We find that Ozeki often plays with the truth which sets a light hearted tone throughout the film. The viewer is led on to follow along with what seems to be whimsical musings of the narrator and her representations of reality. Ozeki is set on discovering the truth from the start of the film. For example, in the first few minutes of the film, Ozeki refutes the common hegemonic values of Asian women by saying that her mother was nothing like the hegemonic norm. By doing this, Ozeki redefines our truth and sets standards of her own.

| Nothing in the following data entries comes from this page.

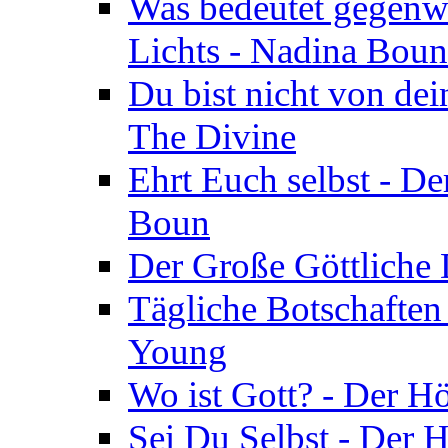
Was bedeutet gegenwä
Lichts - Nadina Boun
Du bist nicht von dei
The Divine
Ehrt Euch selbst - De
Boun
Der Große Göttliche D
Tägliche Botschaften
Young
Wo ist Gott? - Der H
Sei Du Selbst - Der 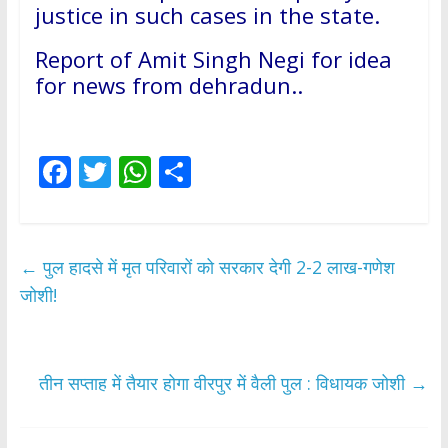
justice in such cases in the state.
Report of Amit Singh Negi for idea
for news from dehradun..
F
T
W
S
ac
w
h
h
e
itt
at
ar
b
er
s
e
←
पुल हादसे में मृत परिवारों को सरकार देगी 2-2 लाख-गणेश
o
A
जोशी!
o
p
k
p
तीन सप्ताह में तैयार होगा वीरपुर में वैली पुल : विधायक जोशी
→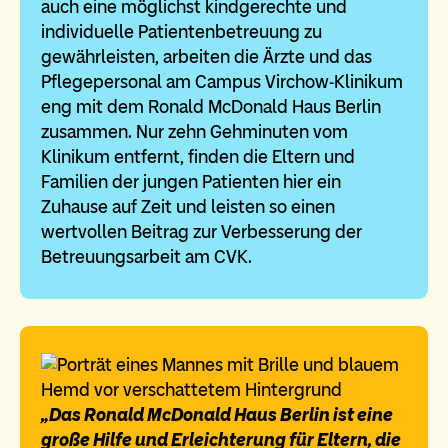
auch eine möglichst kindgerechte und
individuelle Patientenbetreuung zu
gewährleisten, arbeiten die Ärzte und das
Pflegepersonal am Campus Virchow-Klinikum
eng mit dem Ronald McDonald Haus Berlin
zusammen. Nur zehn Gehminuten vom
Klinikum entfernt, finden die Eltern und
Familien der jungen Patienten hier ein
Zuhause auf Zeit und leisten so einen
wertvollen Beitrag zur Verbesserung der
Betreuungsarbeit am CVK.
„Das Ronald McDonald Haus Berlin ist eine
große Hilfe und Erleichterung für Eltern, die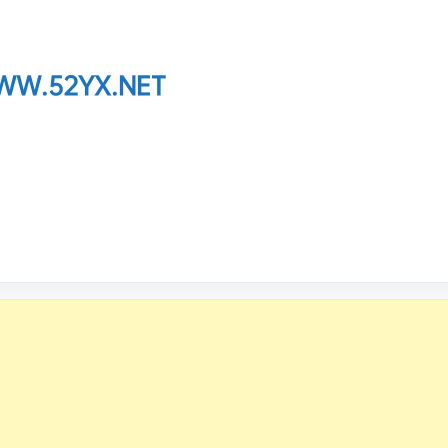
W.52YX.NET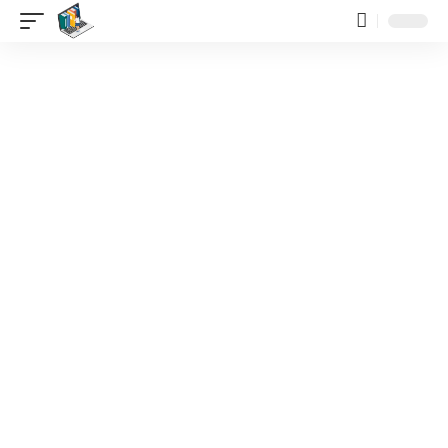
contenido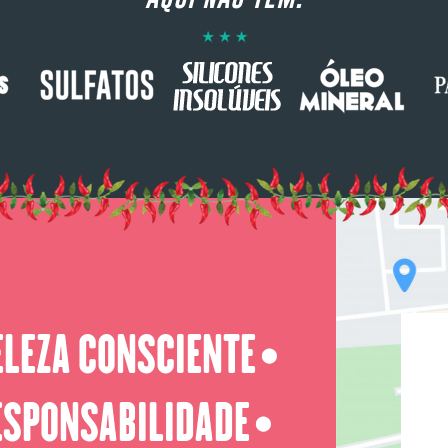
ELEZA CONSCIENTE
⬤
ESPONSABILIDADE
⬤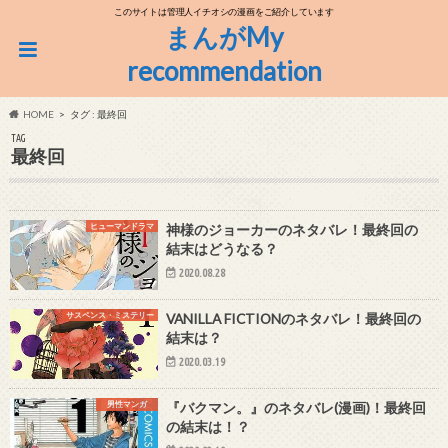
このサイトは管理人イチオシの漫画をご紹介しています
まんがMy
recommendation
HOME
タグ : 最終回
TAG
最終回
ヒューマンドラマ
神様のジョーカーのネタバレ！最終回の
結末はどうなる？
2020.08.28
サスペンス・ミステリー
VANILLA FICTIONのネタバレ！最終回の
結末は？
2020.03.19
男性マンガ
『バクマン。』のネタバレ(漫画)！最終回
の結末は！？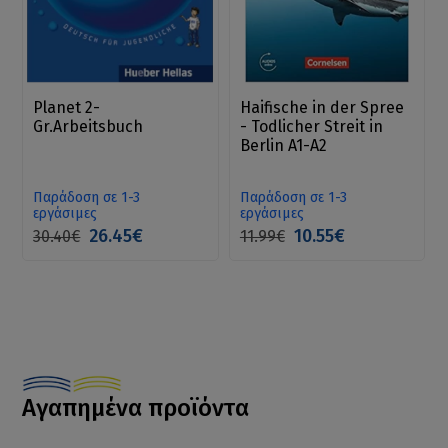
Planet 2-
Haifische in der Spree
Gr.Arbeitsbuch
- Todlicher Streit in
Berlin A1-A2
Παράδοση σε 1-3
Παράδοση σε 1-3
εργάσιμες
εργάσιμες
26.45€
10.55€
30.40€
11.99€
Αγαπημένα προϊόντα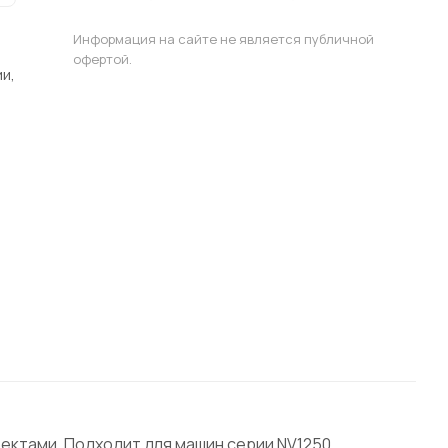
Информация на сайте не является публичной
офертой.
и,
оектами. Подходит для машин серии NV1250,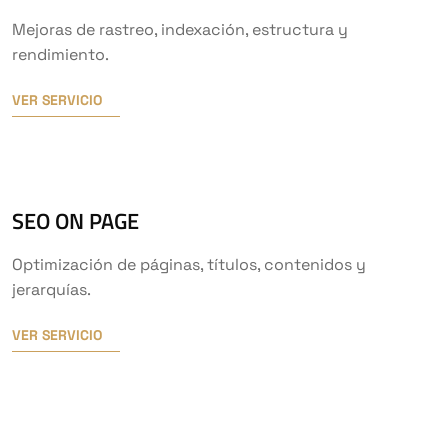
Mejoras de rastreo, indexación, estructura y
rendimiento.
VER SERVICIO
SEO ON PAGE
Optimización de páginas, títulos, contenidos y
jerarquías.
VER SERVICIO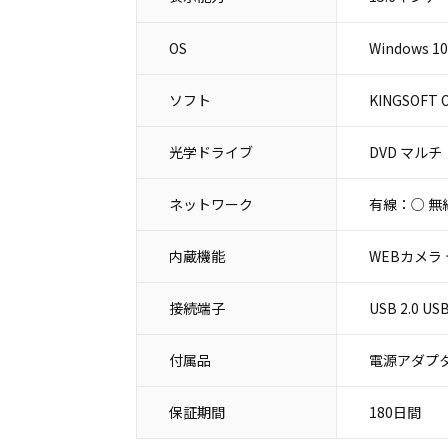
OS
Windows 10
ソフト
KINGSOFT O
光学ドライブ
DVD マルチ
ネットワーク
有線：○ 無
内蔵機能
WEBカメラ
接続端子
USB 2.0
付属品
電源アダプタ
保証期間
180日間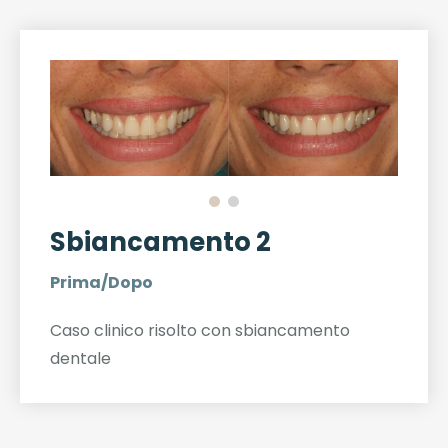
Sbiancamento 2
Prima/Dopo
Caso clinico risolto con sbiancamento
dentale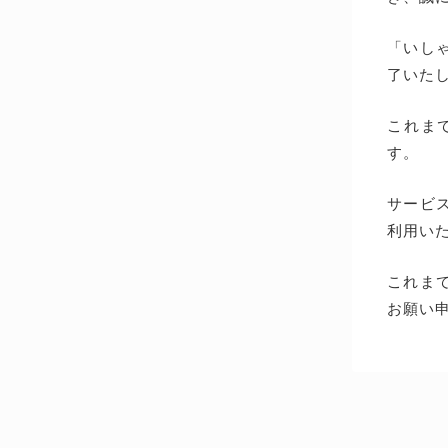
「いしゃ
了いた
これま
す。
サービス
利用い
これま
お願い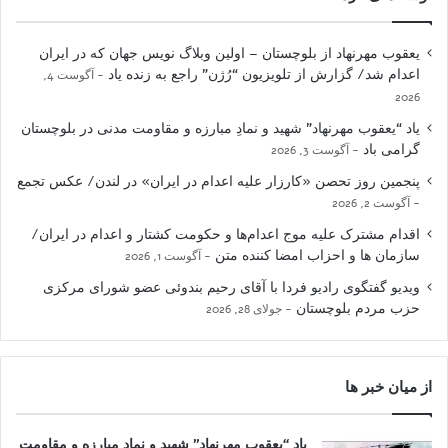
یعقوب مهرنهاد از بلوچستان – اولین وبلاگ نویس جهان که در ایران
اعدام شد/ گزارش از تلویزیون “رُژن” راجع به زنده یاد
آگوست 4,
2026
یاد “یعقوب مهرنهاد” شهید و نمادِ مبارزه و مقاومت مدنی در بلوچستان
گرامی باد
آگوست 3, 2026
پنجمین روز تحصن «کارزار علیه اعدام در ایران» در لندن/ عکس تجمع
آگوست 2, 2026
اقدام مشترک علیه موج اعدام‌ها و حکومت کشتار و اعدام در ایران/
سازمان ها و احزاب امضا کننده متن
آگوست 1, 2026
ویدیو گفتگوی رادیو فردا با آقای رحیم بندوئی عضو شورای مرکزی
حزب مردم بلوچستان
جولای 28, 2026
از میان خبر ها
یاد “یعقوب مهرنهاد” شهید و نمادِ مبارزه و مقاومت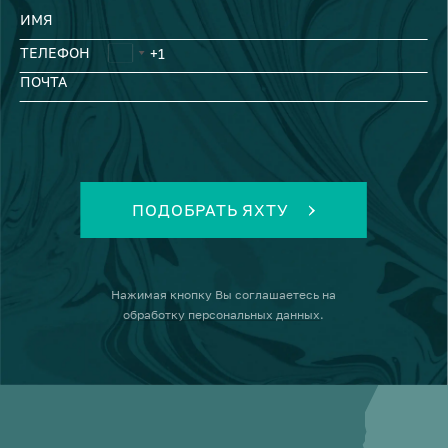
ИМЯ
ТЕЛЕФОН
ПОЧТА
ПОДОБРАТЬ ЯХТУ
Нажимая кнопку
Вы соглашаетесь на
обработку персональных данных
.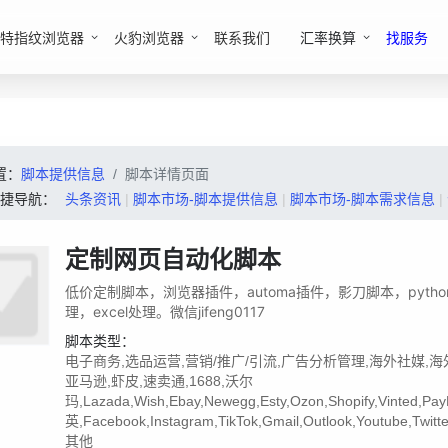
特指纹浏览器
火豹浏览器
联系我们
汇率换算
找服务
置：
脚本提供信息
脚本详情页面
快捷导航：
头条资讯
|
脚本市场-脚本提供信息
|
脚本市场-脚本需求信息
|
定制网页自动化脚本
低价定制脚本，浏览器插件，automa插件，影刀脚本，pyth
理，excel处理。微信jifeng0117
脚本类型：
电子商务,选品运营,营销/推广/引流,广告分析管理,海外社媒,海
亚马逊,虾皮,速卖通,1688,沃尔
玛,Lazada,Wish,Ebay,Newegg,Esty,Ozon,Shopify,Vinted,Pa
英,Facebook,Instagram,TikTok,Gmail,Outlook,Youtube,Twitte
其他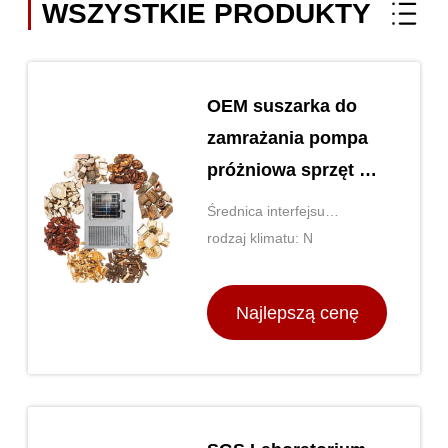
WSZYSTKIE PRODUKTY
OEM suszarka do
zamrażania pompa
próżniowa sprzęt do
suszenia do
Średnica interfejsu
zamrażania Top
powietrza: ZG1,5”
rodzaj klimatu: N
Press
Najlepszą cenę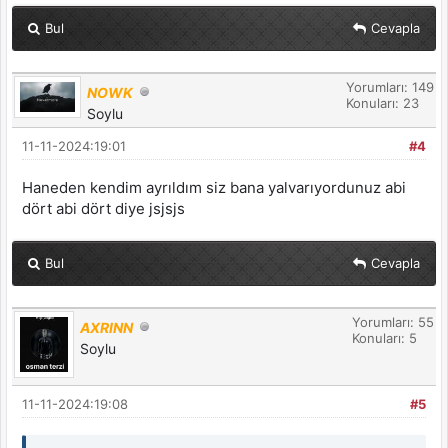
Bul
Cevapla
Yorumları: 149
NOWK
Konuları: 23
Soylu
11-11-2024:19:01
#4
Haneden kendim ayrıldım siz bana yalvarıyordunuz abi
dört abi dört diye jsjsjs
Bul
Cevapla
Yorumları: 55
AXRINN
Konuları: 5
Soylu
11-11-2024:19:08
#5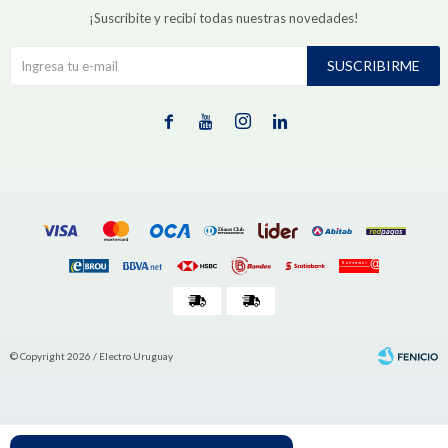
¡Suscribite y recibí todas nuestras novedades!
SUSCRIBIRME




© Copyright 2026 / Electro Uruguay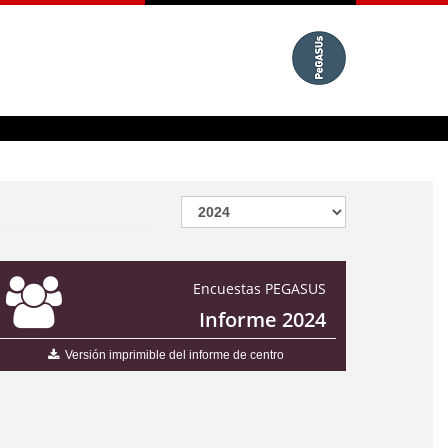
Encuestas PEGASUS
Informe 2024
Versión imprimible del informe de centro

Also, concerning infinity and totality, many of the characters seen in the film would be considered to have infinite depth especially Ruth herself. The purpose in Ozeki making this film is connect herself to her maternal family's history and to reconnect to her alienated mother who has only had limited contact with her relatives for a long while. Yet, as said by Ozeki at the end of the film, as she connects to one side of the family, she feels even more distant from the other side. When Ruth visits the USS Arizona memorial she mentions that she can only guess at the history of her father's ancestry which connotes the thought that her knowledge of her paternal family is extremely limited. So, as one story closes another begins.